Rumors reported by The Huffington Post Korea claim the new front office’s treatment of the Korean slugger drove him to return home.

MLB: Spring Training-Toronto Blue Jays at Minnesota Twins Kim Klement-USA TODAY Sports

When news broke last week that Byung Ho Park would be returning to South Korea, many reasons were given for his decision: Lack of opportunity to play in the majors. Pride. Homesickness. As I was looking over Korean news articles on the matter (via Google Translate), I saw a lot of these same reasons pop up, but one particular report caught my attention — and not for good reasons.

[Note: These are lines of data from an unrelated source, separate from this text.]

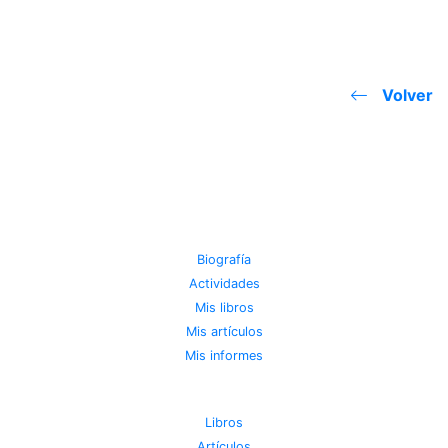
Volver
JOSE MIGUEL VIÑAS
Biografía
Actividades
Mis libros
Mis artículos
Mis informes
METEOROTECA
Libros
Artículos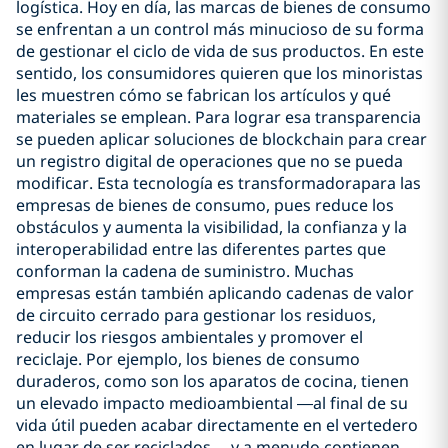
logística. Hoy en día, las marcas de bienes de consumo
se enfrentan a un control más minucioso de su forma
de gestionar el ciclo de vida de sus productos. En este
sentido, los consumidores quieren que los minoristas
les muestren cómo se fabrican los artículos y qué
materiales se emplean. Para lograr esa transparencia
se pueden aplicar soluciones de blockchain para crear
un registro digital de operaciones que no se pueda
modificar. Esta tecnología es transformadorapara las
empresas de bienes de consumo, pues reduce los
obstáculos y aumenta la visibilidad, la confianza y la
interoperabilidad entre las diferentes partes que
conforman la cadena de suministro. Muchas
empresas están también aplicando cadenas de valor
de circuito cerrado para gestionar los residuos,
reducir los riesgos ambientales y promover el
reciclaje. Por ejemplo, los bienes de consumo
duraderos, como son los aparatos de cocina, tienen
un elevado impacto medioambiental —al final de su
vida útil pueden acabar directamente en el vertedero
en lugar de ser reciclados— y a menudo contienen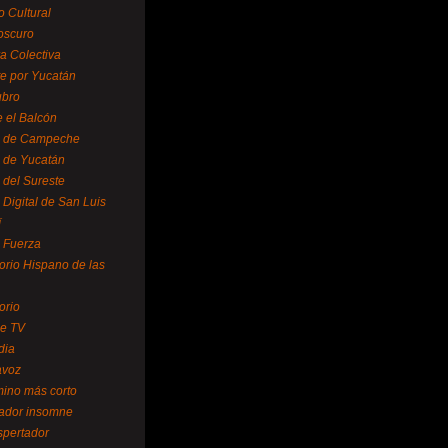
o Cultural
oscuro
ra Colectiva
e por Yucatán
ubro
 el Balcón
o de Campeche
o de Yucatán
 del Sureste
 Digital de San Luis
í
o Fuerza
torio Hispano de las
orio
se TV
dia
avoz
mino más corto
rador insomne
spertador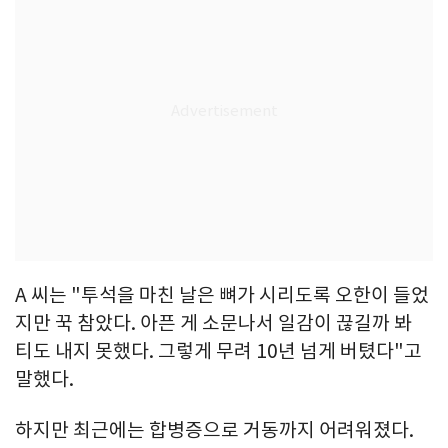
A 씨는 "투석을 마친 날은 뼈가 시리도록 오한이 들었
지만 꾹 참았다. 아픈 게 소문나서 일감이 끊길까 봐
티도 내지 못했다. 그렇게 무려 10년 넘게 버텼다"고
말했다.
하지만 최근에는 합병증으로 거동까지 어려워졌다.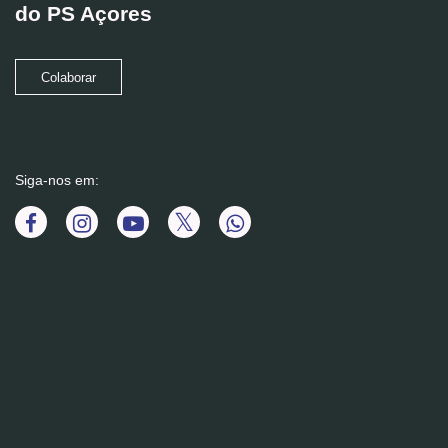
do PS Açores
Colaborar
Siga-nos em: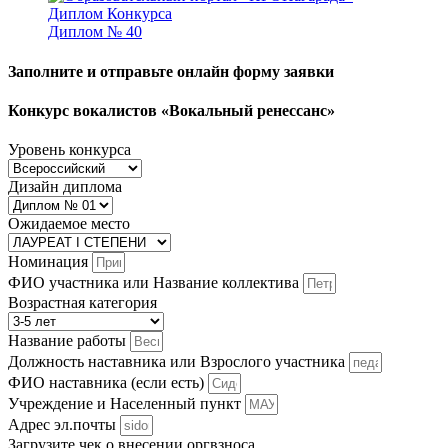
Диплом № 40
Заполните и отправьте онлайн форму заявки
Конкурс вокалистов «Вокальный ренессанс»
Уровень конкурса
Дизайн диплома
Ожидаемое место
Номинация
ФИО участника или Название коллектива
Возрастная категория
Название работы
Должность наставника или Взрослого участника
ФИО наставника (если есть)
Учреждение и Населенный пункт
Адрес эл.почты
Загрузите чек о внесении оргвзноса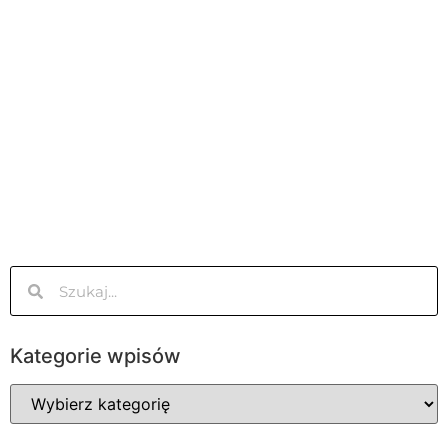
Kategorie wpisów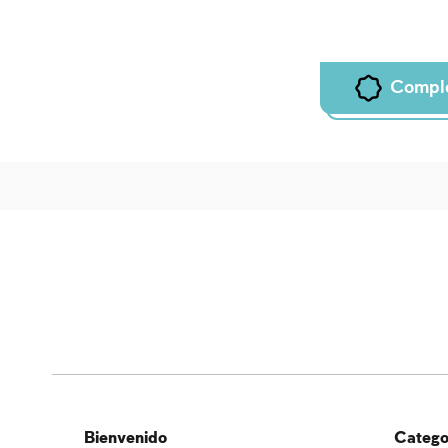
Compl
Bienvenido
Categor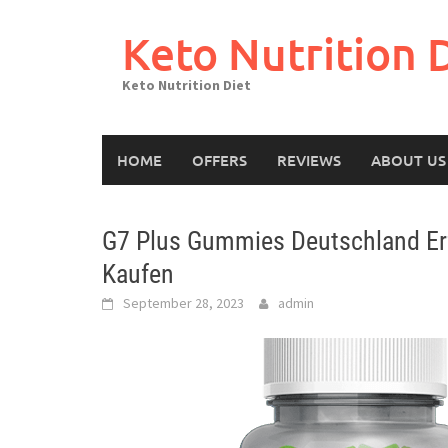
Skip
to
Keto Nutrition 
content
Keto Nutrition Diet
HOME
OFFERS
REVIEWS
ABOUT US
G7 Plus Gummies Deutschland Er
Kaufen
September 28, 2023
admin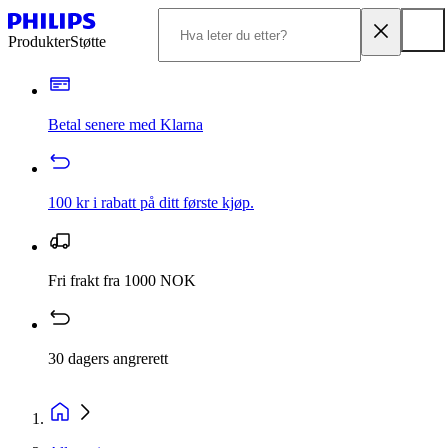
Produkter
Støtte
Betal senere med Klarna
100 kr i rabatt på ditt første kjøp.
Fri frakt fra 1000 NOK
30 dagers angrerett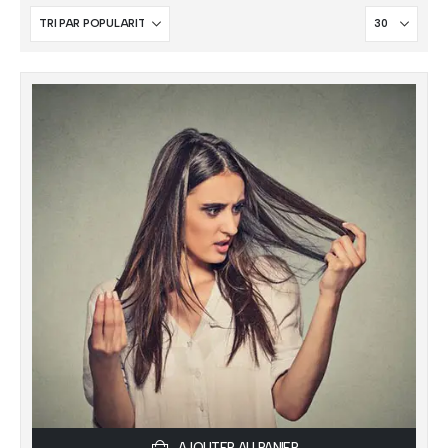
AJOUTER AU PANIER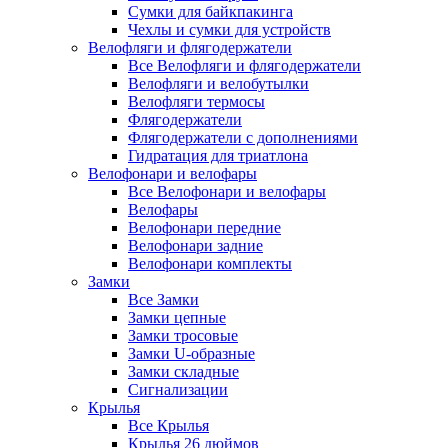
Сумки для байкпакинга
Чехлы и сумки для устройств
Велофляги и флягодержатели
Все Велофляги и флягодержатели
Велофляги и велобутылки
Велофляги термосы
Флягодержатели
Флягодержатели с дополнениями
Гидратация для триатлона
Велофонари и велофары
Все Велофонари и велофары
Велофары
Велофонари передние
Велофонари задние
Велофонари комплекты
Замки
Все Замки
Замки цепные
Замки тросовые
Замки U-образные
Замки складные
Сигнализации
Крылья
Все Крылья
Крылья 26 дюймов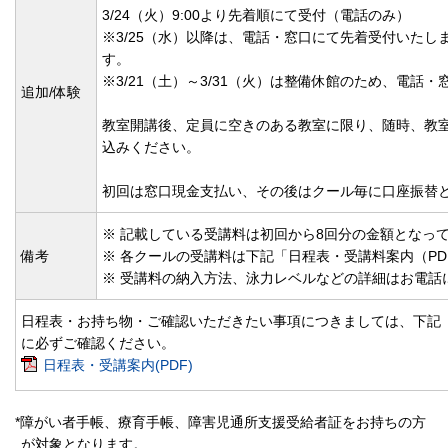
3/24（火）9:00より先着順にて受付（電話のみ）
※3/25（水）以降は、電話・窓口にて先着受付いたし
す
※3/21（土）～3/31（火）は整備休館のため、電話・窓
追加/体験
教室開講後、定員に空きのある教室に限り、随時、教
込みください。
初回は窓口現金支払い、その後はクール毎に口座振替
※ 記載している受講料は初回から8回分の金額となっ
備考
※ 各クールの受講料は下記「日程表・受講料案内（P
※ 受講料の納入方法、泳力レベルなどの詳細はお電話
日程表・お持ち物・ご確認いただきたい事項につきましては、下記「
に必ずご確認ください。
日程表・受講案内(PDF)
*障がい者手帳、療育手帳、障害児通所支援受給者証をお持ちの方
が対象となります。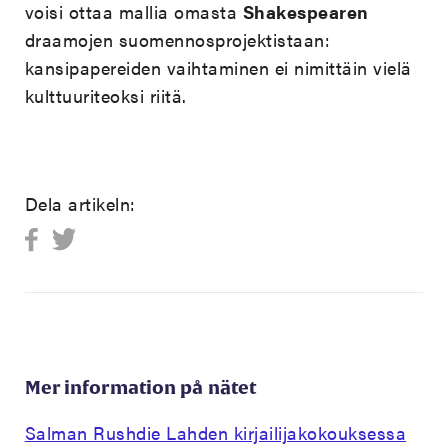
voisi ottaa mallia omasta
Shakespearen
draamojen suomennosprojektistaan:
kansipapereiden vaihtaminen ei nimittäin vielä
kulttuuriteoksi riitä.
Dela artikeln:
Mer information på nätet
Salman Rushdie Lahden kirjailijakokouksessa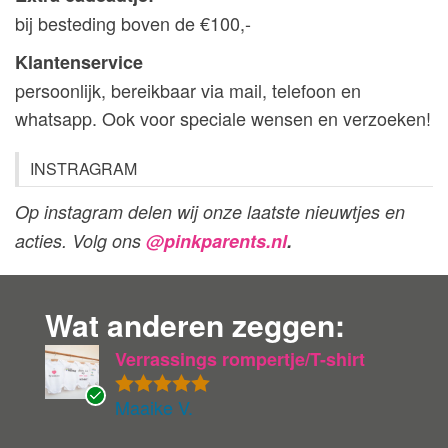
bij besteding boven de €100,-
Klantenservice
persoonlijk, bereikbaar via mail, telefoon en
whatsapp. Ook voor speciale wensen en verzoeken!
INSTRAGRAM
Op instagram delen wij onze laatste nieuwtjes en
acties. Volg ons
@pinkparents.nl
.
Wat anderen zeggen:
Verrassings rompertje/T-shirt
Maaike V.
Gewaardeer
G
d
5
uit 5
ev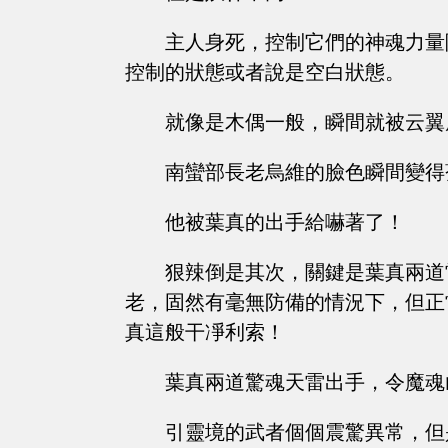
主人身死，控制它們的神魂力量
控制的狀態或者說是空白狀態。
就像是木偶一般，瞬間就被云翼
南蠻部長老烏維的臉色瞬間變得
他被葉真的出手給嚇著了！
狠辣倒是其次，關鍵是葉真兩道
老，固然有毫無防備的情況下，但正
真這般干凈利索！
葉真兩道驚魂天雷出手，令魔魂
引靈境的武者個個震驚異常，但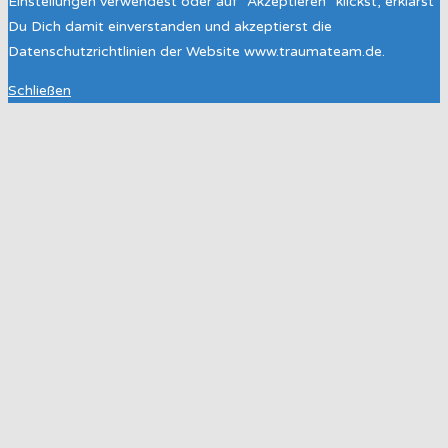
Einstellungen verwendest oder auf "Akzeptieren" klickst, erklärst
Du Dich damit einverstanden und akzeptierst die
Datenschutzrichtlinien der Website www.traumateam.de.
Schließen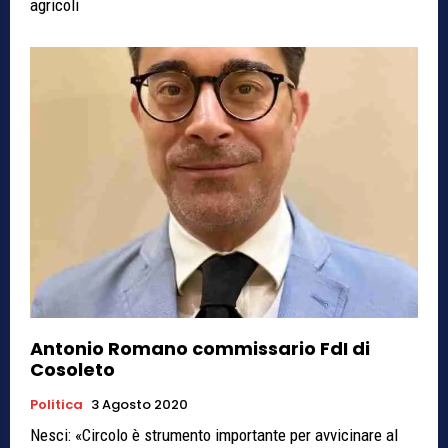
agricoli
Antonio Romano commissario FdI di
Cosoleto
Politica
3 Agosto 2020
Nesci: «Circolo è strumento importante per avvicinare al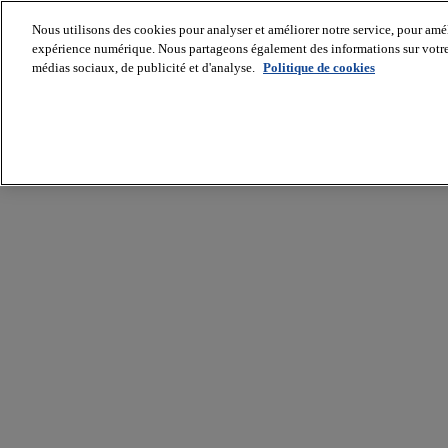
Nous utilisons des cookies pour analyser et améliorer notre service, pour améli
expérience numérique. Nous partageons également des informations sur votre u
médias sociaux, de publicité et d'analyse.
Politique de cookies
Batiradio
Articles
&
expertises
Construction
Tech,
IT,
start-
up
Génie
climatique
Gros
œuvre,
structure
et
enveloppe
Hors
site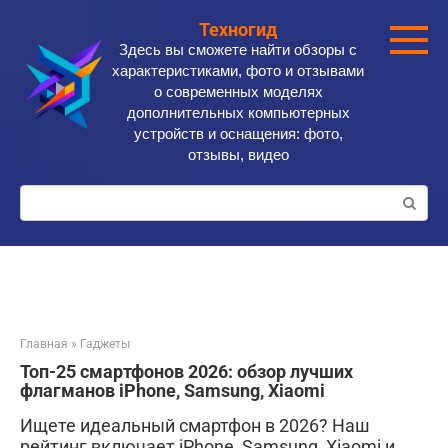
Перейти
Техногид
к
Здесь вы сможете найти обзоры с
контенту
характеристиками, фото и отзывами
о современных моделях
дополнительных компьютерных
устройств и оснащения: фото,
отзывы, видео
Поиск:
Главная
»
Гаджеты
Топ-25 смартфонов 2026: обзор лучших
флагманов iPhone, Samsung, Xiaomi
Ищете идеальный смартфон в 2026? Наш
рейтинг включает iPhone, Samsung, Xiaomi и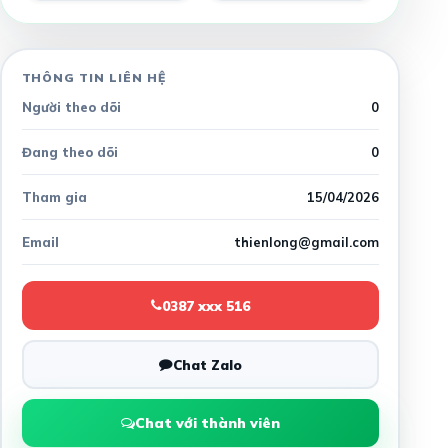
THÔNG TIN LIÊN HỆ
Người theo dõi
0
Đang theo dõi
0
Tham gia
15/04/2026
Email
thienlong@gmail.com
0387 xxx 516
Chat Zalo
Chat với thành viên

According to this report, a person apparently close to Park claims Park felt he was treated unfairly by the new Twins’ front office. Those feelings would seem reasonable from Park’s point of view, given how the front office removed him from the 40-man roster right before spring training and never really gave him another chance, despite their seeming willingness to call up and DFA other players frequently (particularly pitchers).

However, the report also included a number of rumors I had not heard before:

  • Apparently, Park didn’t think the hamstring injury he suffered at the beginning of the 2017 season was that serious. When the team quickly placed him on the DL, Park reportedly found out from the media instead of directly from the team. According to the report, his agent made some sort of formal grievance over the matter.
  • When Park was placed on the DL, he supposedly received little treatment or support (or, perhaps, much less than he was used to), which may have led to the slow recovery.
  • There were known rumors that the new front office had no plans to use Park or catcher John Ryan Murphy in the future.
  • Park’s wife and family were living in Minneapolis, and Park was allegedly lonely and desperate to get back to the majors to be with them and the larger Korean community in the Twin Cities.
  • Minnesota’s treatment of Park was supposedly the main reason he wanted to cancel the contract and return to South Korea, despite losing multi-millions in doing so. The worst part: One person claimed this was exactly what Minnesota was trying to make happen.

Yikes.

That’s a lot to unpack, which is exactly what a bilingual friend of mine from South Korea said when I showed him the report. He said my general interpretation of the article was correct, but that a lot of these things were likely exaggerations. I would tend to agree, especially given the unknown nature of the sources and the fact I didn’t see these details in any of the other Korean articles I looked over.

To make one thing clear: it doesn’t appear any of these rumors came from Park himself. In the direct comments Park made to the media, he said he was happy for the experience, didn’t regret it, and just wished it had gone better. Twins CBO Derek Falvey and GM Thad Levine have always spoken highly of Park’s attitude, saying he handled everything “incredibly professionally” and had an “exceptional” work ethic.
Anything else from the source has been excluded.